Press one of the expand buttons to see the full text of an article. Later press collapse to revert to the original form. The buttons below expand or collapse all articles.
Caseworker Convicted for Lying
January 23, 2005 permalink
There was an important development today for child protection reform in Indiana.
In February 1999 Indiana caseworker Denise C Moore placed 15-month-old twins Anthony and Latoya with adoptive parents Latricia and L.B. Bars. Moore indicated the Barses were distant relatives of the twins, bumping them to the front of the adoption queue, and she reported that the Barses had passed a criminal background check. The Barses received a thousand dollars a month subsidy for the adoption.
In January 2002 Anthony died from abuse; Latoya was found to be battered and malnourished, and removed removed from the Bars' family. On reexamination, it turned out that the statements by Moore were false, the Bars family was unrelated to the twins and a criminal check would have shown Mr Bars convictions for theft and battering his daughter with an extension cord.
In December 2003 Latricia Bars was sentenced to 13 years in prison, and LB Bars to eight years.
Denise Moore was also charged with felony obstruction of justice for her false statements in the case. On January 22, 2005 Denise Moore was convicted by a jury.

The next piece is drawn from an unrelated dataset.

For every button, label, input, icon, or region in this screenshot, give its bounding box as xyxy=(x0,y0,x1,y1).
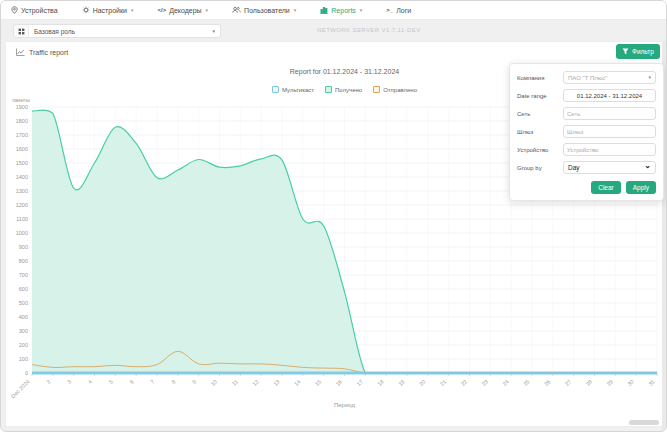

In the pecking order of child protectors, the lowest rank is natural parents, abused by the caseworkers at every step. The next rung is the foster parents. The system needs them, and protects them more than natural parents, so spanking and accidents are often overlooked. But in scandals, child protectors sacrifice a foster parent to criminal justice. The next level up, caseworkers, have not before been charged with an offense, aside from the failing to take enough children kind. Denise Moore is a breakthrough in this regard. Still, her employer supports her by paying her legal bills and she is likely to escape without prison time.
Here is the article from the Indianapolis Star:
Ex-caseworker guilty on 1 count
Jury convicts her on lesser charge of obstruction
By Vic Ryckaert
email@example.com, January 23, 2005
Jurors found former Marion County child welfare caseworker Denise C. Moore guilty of obstruction of justice late Saturday, ending a weeklong trial that exposed gaping flaws in the system that cares for abused and neglected children.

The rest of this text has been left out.